The Monuments of Serrières
24 February 2023
The name Serrières (today a district of the city of Neuchâtel) derives from the Latin word serra, saw, which in ancient times denoted a place with many sawmills. The town lies on the shores of Lake Neuchâtel. This region was already inhabited in prehistoric times and the centuries before the Roman occupation (15-13 BC).
The Roman villa of Serrières was discovered in 1908 during the construction of the houses of the cité Suchard, the world’s first chocolate multinational. The complex was located on the banks of the lake (the level of the lake was lowered by metres in the 19th century).
The lake’s richness in fish and the Region of the Three Lakes network (the lakes of Neuchâtel, Biel/Bienne and Morat/Murten) and the river Aare explain the presence of a Roman settlement and a huge villa.
Excavations in 1908, the Chocolat Suchard factory is visible.

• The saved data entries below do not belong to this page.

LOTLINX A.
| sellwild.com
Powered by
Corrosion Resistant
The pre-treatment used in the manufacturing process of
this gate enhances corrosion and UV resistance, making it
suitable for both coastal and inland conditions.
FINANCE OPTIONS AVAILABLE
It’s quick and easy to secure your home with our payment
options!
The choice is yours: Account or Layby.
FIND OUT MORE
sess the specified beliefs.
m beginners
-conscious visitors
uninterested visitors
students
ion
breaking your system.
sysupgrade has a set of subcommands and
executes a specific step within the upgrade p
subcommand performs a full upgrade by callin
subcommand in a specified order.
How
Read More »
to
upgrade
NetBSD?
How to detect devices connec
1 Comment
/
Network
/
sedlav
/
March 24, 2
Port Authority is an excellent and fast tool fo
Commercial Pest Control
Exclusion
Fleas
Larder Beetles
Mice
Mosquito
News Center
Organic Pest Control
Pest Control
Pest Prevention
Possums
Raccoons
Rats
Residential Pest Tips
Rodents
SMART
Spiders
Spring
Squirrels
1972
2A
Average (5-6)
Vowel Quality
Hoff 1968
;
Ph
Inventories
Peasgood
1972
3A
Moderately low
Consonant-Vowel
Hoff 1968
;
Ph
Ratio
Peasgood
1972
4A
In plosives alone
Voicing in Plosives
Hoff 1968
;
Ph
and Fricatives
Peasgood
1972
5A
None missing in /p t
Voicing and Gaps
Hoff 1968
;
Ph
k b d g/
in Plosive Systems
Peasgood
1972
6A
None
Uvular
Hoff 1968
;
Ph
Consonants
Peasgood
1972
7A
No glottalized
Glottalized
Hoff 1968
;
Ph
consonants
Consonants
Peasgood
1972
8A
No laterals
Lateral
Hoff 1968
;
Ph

The other Roman buildings are on the hillside. The layout of the baths was determined mainly by the height of the heating systems (praefurnium/a) to produce hot water, which circulated in the floors (hypocauste), gradually cooled and left the building into the lake and the small river Serrière.
This village was still inhabited in the Merovingian period (6th-7th century). There was a small church and a cemetery. More than 200 graves have been discovered.
The Carolingian church of St Jean from the eighth or ninth century also points to permanent habitation, centuries before the foundation of Neuchâtel and Peseux, unlike medieval Cormondrèche and Corcelles and Gallo-Roman Auvernier and Colombier.